How US Bishops Should Have Responded to Vatican Hijacking Their Meeting

It was with the proverbial whimper that the recent USCCB meeting in Baltimore went out. The hoped-for and indeed expected bang was thwarted by forces without and within.

The Vatican commanded a halt to the United States bishops taking steps about the clerical abuse crisis and its episcopal component. In a particularly obnoxious example of the Peronist “style” of this papacy, the intervention—apparently known only to Cardinal Cupich, papal confidante and de facto head of the USCCB—canceled out subsidiarity, interfered with the legitimate jurisdiction of bishops, and cynically stepped on the very synodality that bishops were forced to vote for in last month’s rigged Youth Synod.

In this move, we saw an egregious return to the ultramontanist behavior of treating bishops as if they were vicars of the pope, rather than true shepherds who rule their own dioceses in Christ’s name and by His authority. The pope certainly has universal jurisdiction, but individual bishops do not rule on his behalf or by his leave. They rule by a right proper to themselves, which can be removed for bad behavior, but is otherwise inviolable, immediate, and non-transferable.

Put simply, bishops must rule their dioceses; they cannot pass the buck to someone else. They, and not the pope, are officially and normatively in charge of their particular portion of Christ’s Church. To act otherwise would be running away from the sheep and letting the wolves take over. Sadly, it would seem that the wolves have long since moved in and set up shop. It was disappointing, to say the least, that the U.S. bishops were not able to muster the courage to remind the Vatican of a few basic truths of ecclesiology enshrined in canon law, Church tradition, and (just saying) the documents of the Second Vatican Council.

There were forces within, too, that sabotaged the effectiveness of this plenary meeting. The attempt to frame a respectfully earnest request for all the McCarrick documentation was torpedoed by bureaucratic filibuster and the soft mockery of semi-lavender prelates. Thanks to the leftward-leaning tilt of the pushiest high-ranking members of the American episcopacy, the apparent lack of desire in the conservative minority to stand up to them, and the perpetual self-doubting hesitations of the greater number, the U.S. bishops as a whole could not agree on so much as an initial approach to the disciplining of abusive, complicit, unresponsive, or incompetent bishops.
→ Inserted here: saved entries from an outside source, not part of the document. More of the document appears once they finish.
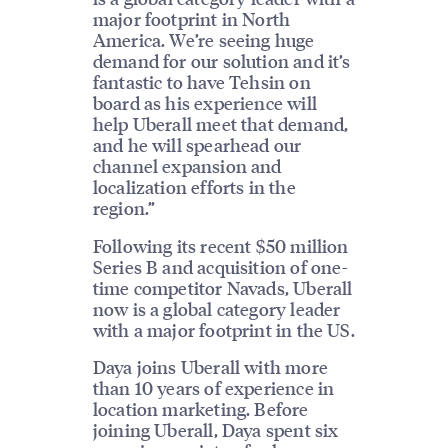
major footprint in North
America. We’re seeing huge
demand for our solution and it’s
fantastic to have Tehsin on
board as his experience will
help Uberall meet that demand,
and he will spearhead our
channel expansion and
localization efforts in the
region.”
Following its recent $50 million
Series B and acquisition of one-
time competitor Navads, Uberall
now is a global category leader
with a major footprint in the US.
Daya joins Uberall with more
than 10 years of experience in
location marketing. Before
joining Uberall, Daya spent six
It was a very expensive, time-consuming way to say: “We don’t know what we’re doing; we’re not sure where we’re going; and what’s more, we’re content to leave things as they are, as long as we get to act as errand-boys for the pope.”

How different a world it would be if a number of U.S. bishops had stood up and said:

We’re tired of this liberal, confusing, autocratic, Machiavellian, and destructive papacy, and all its pomps and works.